*Exercise description*
Reproduce the following data exactly, minus any images.

'''

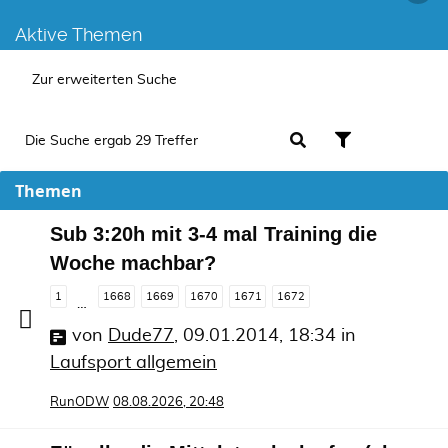
Aktive Themen
Zur erweiterten Suche
Die Suche ergab 29 Treffer
Themen
Sub 3:20h mit 3-4 mal Training die
Woche machbar?
1
1668
1669
1670
1671
1672
…
von
Dude77
,
09.01.2014, 18:34
in
Laufsport allgemein
RunODW
08.08.2026, 20:48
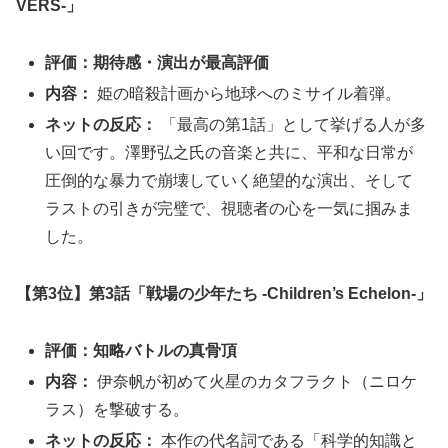
VERS-」
評価：期待感・演出が最高評価
内容：
姫の暗殺計画から地球へのミサイル着弾。
ネットの反応：
「最高の第1話」として挙げる人が多
い回です。澤野弘之氏の音楽と共に、平和な日常が
圧倒的な暴力で崩壊していく絶望的な演出、そして
ラストの引きが完璧で、視聴者の心を一気に掴みま
した。
【第3位】第3話「戦場の少年たち -Children’s Echelon-」
評価：知略バトルの真骨頂
内容：
伊奈帆が初めて火星のカタフラクト（ニロケ
ラス）を撃破する。
ネットの反応：
本作の代名詞である「科学的知識と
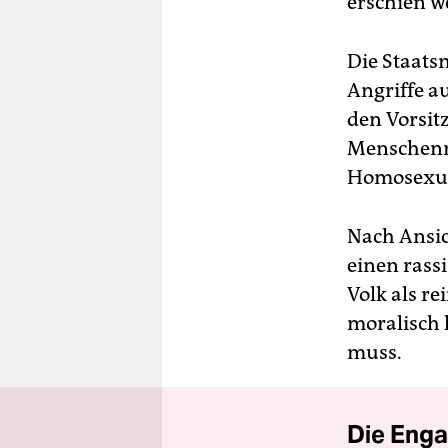
erschien w
Die Staats
Angriffe au
den Vorsi
Menschenre
Homosexua
Nach Ansich
einen rass
Volk als re
moralisch 
muss.
Die Enga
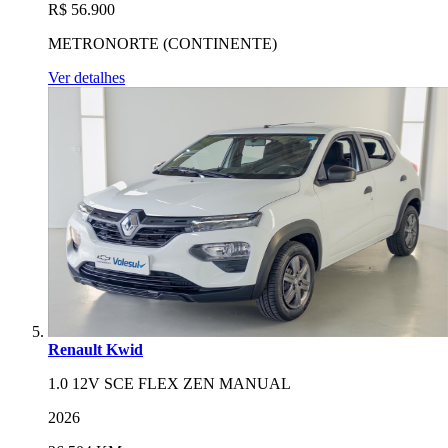
R$ 56.900
METRONORTE (CONTINENTE)
Ver detalhes
Renault Kwid
1.0 12V SCE FLEX ZEN MANUAL
2026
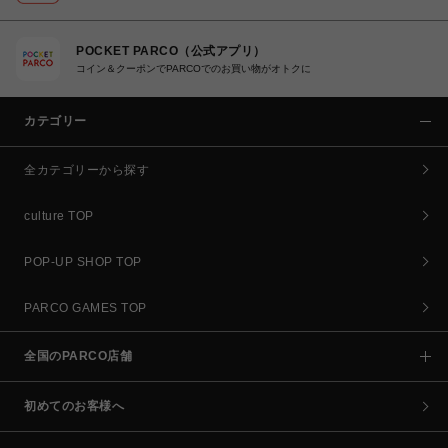
POCKET PARCO（公式アプリ）
コイン＆クーポンでPARCOでのお買い物がオトクに
カテゴリー
全カテゴリーから探す
culture TOP
POP-UP SHOP TOP
PARCO GAMES TOP
全国のPARCO店舗
初めてのお客様へ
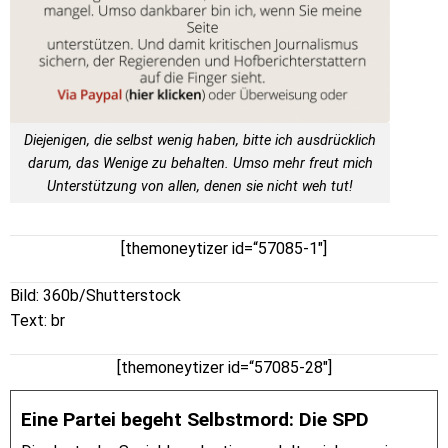
Diejenigen, die selbst wenig haben, bitte ich ausdrücklich
darum, das Wenige zu behalten. Umso mehr freut mich
Unterstützung von allen, denen sie nicht weh tut!
[themoneytizer id=“57085-1″]
Bild: 360b/Shutterstock
Text: br
[themoneytizer id=“57085-28″]
Eine Partei begeht Selbstmord: Die SPD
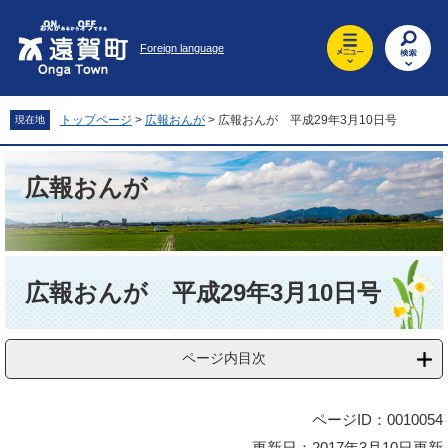
ペ
メ
ー
ニ
Foreign language
ジ
ュ
の
ー
先
を
頭
飛
トップページ
>
広報おんが
>
広報おんが 平成29年3月10日号
現在地
で
ば
す
し
。
て
広報おんが
本
文
へ
本
文
広報おんが 平成29年3月10日号
ページ内目次
ページID：0010054
更新日：2017年3月10日更新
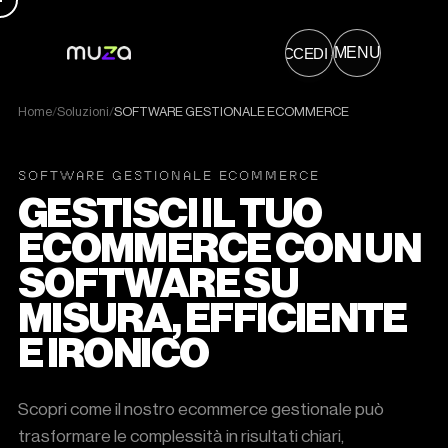
→
MENU
ACCEDI
Home
/
Soluzioni
/
SOFTWARE GESTIONALE ECOMMERCE
PRODOTTI
COSA SAPPIAMO FARE
SOLUZIONI
CHI POSSIAMO AIUTARE
SOFTWARE GESTIONALE ECOMMERCE
GESTISCI IL TUO
ECOMMERCE CON UN
SOFTWARE SU
MISURA, EFFICIENTE
E IRONICO
Scopri come il nostro
ecommerce gestionale
può
trasformare le complessità in risultati chiari,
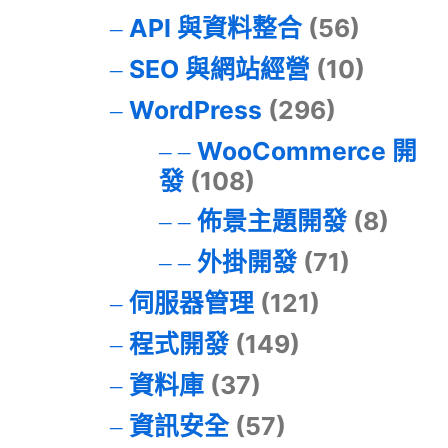
API 與資料整合
(56)
SEO 與網站經營
(10)
WordPress
(296)
WooCommerce 開
發
(108)
佈景主題開發
(8)
外掛開發
(71)
伺服器管理
(121)
程式開發
(149)
資料庫
(37)
資訊安全
(57)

'''

*Written response*
Aktive Themen
Zur erweiterten Suche
Die Suche ergab 29 Treffer
Themen
Sub 3:20h mit 3-4 mal Training die
Woche machbar?
1
1668
1669
1670
1671
1672
…
von
Dude77
,
09.01.2014, 18:34
in
Laufsport allgemein
RunODW
08.08.2026, 20:48
VERS-」
評価：期待感・演出が最高評価
内容：
姫の暗殺計画から地球へのミサイル着弾。
ネットの反応：
「最高の第1話」として挙げる人が多
い回です。澤野弘之氏の音楽と共に、平和な日常が
圧倒的な暴力で崩壊していく絶望的な演出、そして
ラストの引きが完璧で、視聴者の心を一気に掴みま
した。
【第3位】第3話「戦場の少年たち -Children’s Echelon-」
評価：知略バトルの真骨頂
内容：
伊奈帆が初めて火星のカタフラクト（ニロケ
ラス）を撃破する。
ネットの反応：
本作の代名詞である「科学的知識と
erschien w
Die Staats
Angriffe au
den Vorsi
Menschenre
Homosexua
Nach Ansich
einen rass
Volk als re
moralisch 
muss.
Die Enga
R$ 56.900
METRONORTE (CONTINENTE)
Ver detalhes
Renault Kwid
1.0 12V SCE FLEX ZEN MANUAL
2026
POCKET PARCO（公式アプリ）
コイン＆クーポンでPARCOでのお買い物がオトクに
カテゴリー
全カテゴリーから探す
culture TOP
POP-UP SHOP TOP
PARCO GAMES TOP
全国のPARCO店舗
初めてのお客様へ
Diejenigen, die selbst wenig haben, bitte ich ausdrücklich
darum, das Wenige zu behalten. Umso mehr freut mich
Unterstützung von allen, denen sie nicht weh tut!
[themoneytizer id=“57085-1″]
Bild: 360b/Shutterstock
Text: br
[themoneytizer id=“57085-28″]
Eine Partei begeht Selbstmord: Die SPD
ペ
メ
ー
ニ
Foreign language
ジ
ュ
の
ー
先
を
頭
飛
トップページ
>
広報おんが
>
広報おんが 平成29年3月10日号
現在地
で
ば
す
し
。
て
広報おんが
本
文
へ
本
文
広報おんが 平成29年3月10日号
ページ内目次
ページID：0010054
更新日：2017年3月10日更新
→
MENU
ACCEDI
Home
/
Soluzioni
/
SOFTWARE GESTIONALE ECOMMERCE
PRODOTTI
COSA SAPPIAMO FARE
SOLUZIONI
CHI POSSIAMO AIUTARE
SOFTWARE GESTIONALE ECOMMERCE
GESTISCI IL TUO
ECOMMERCE CON UN
SOFTWARE SU
MISURA, EFFICIENTE
E IRONICO
Scopri come il nostro
ecommerce gestionale
può
trasformare le complessità in risultati chiari,
API 與資料整合
(56)
SEO 與網站經營
(10)
WordPress
(296)
WooCommerce 開
發
(108)
佈景主題開發
(8)
外掛開發
(71)
伺服器管理
(121)
程式開發
(149)
資料庫
(37)
資訊安全
(57)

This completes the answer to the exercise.